The report says State Representative Antonio Cabral of New Bedford took 11 free trips to Portugal and the Azores since 2012, and that Senator Michael Rodrigues of Westport has taken five free trips to Portugal and the Azores since 2015. It also states Senator Marc Pacheco of Taunton has taken the most trips of any Massachusetts lawmaker, taking 28 trips since 2014.

Faulkner points out that the report shows the lawmakers are flying to exotic locations, and staying in fine hotels.

"They never fly into Hoboken, New Jersey and stay in a Motel 6. You notice that?" he asked.

He also said it looks suspicious that Rep.

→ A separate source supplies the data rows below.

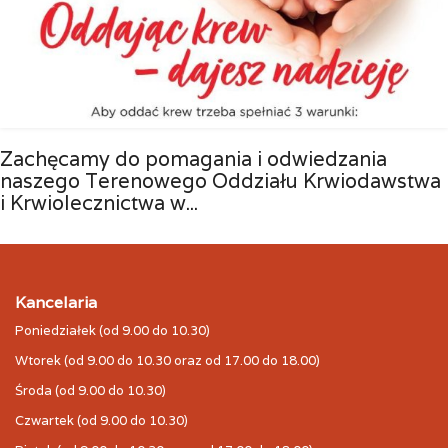
Zachęcamy do pomagania i odwiedzania
naszego Terenowego Oddziału Krwiodawstwa
i Krwiolecznictwa w...
Kancelaria
Poniedziałek (od 9.00 do 10.30)
Wtorek (od 9.00 do 10.30 oraz od 17.00 do 18.00)
Środa (od 9.00 do 10.30)
Czwartek (od 9.00 do 10.30)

Cabral is flying so often to Portugal and his homeland of the Azores.

"The fact is, he can go back on his own, and I'm sure he probably has," Faulkner said. "But to take trips paid for by somebody else, anytime something like that happens, you have to look at it with a jaundiced eye."

Faulkner told Richard that even passing legislation to make accepting such trips illegal wouldn't deter the practice.

"You could, but there's always loopholes and ways to get around stuff like this," he said. "The way you can repair all this, or prevent this, you've got to not elect about 30 of these guys. Unless you have 20 to 30 of these guys given the heave-ho, they're just sitting there safe and secure in their seat."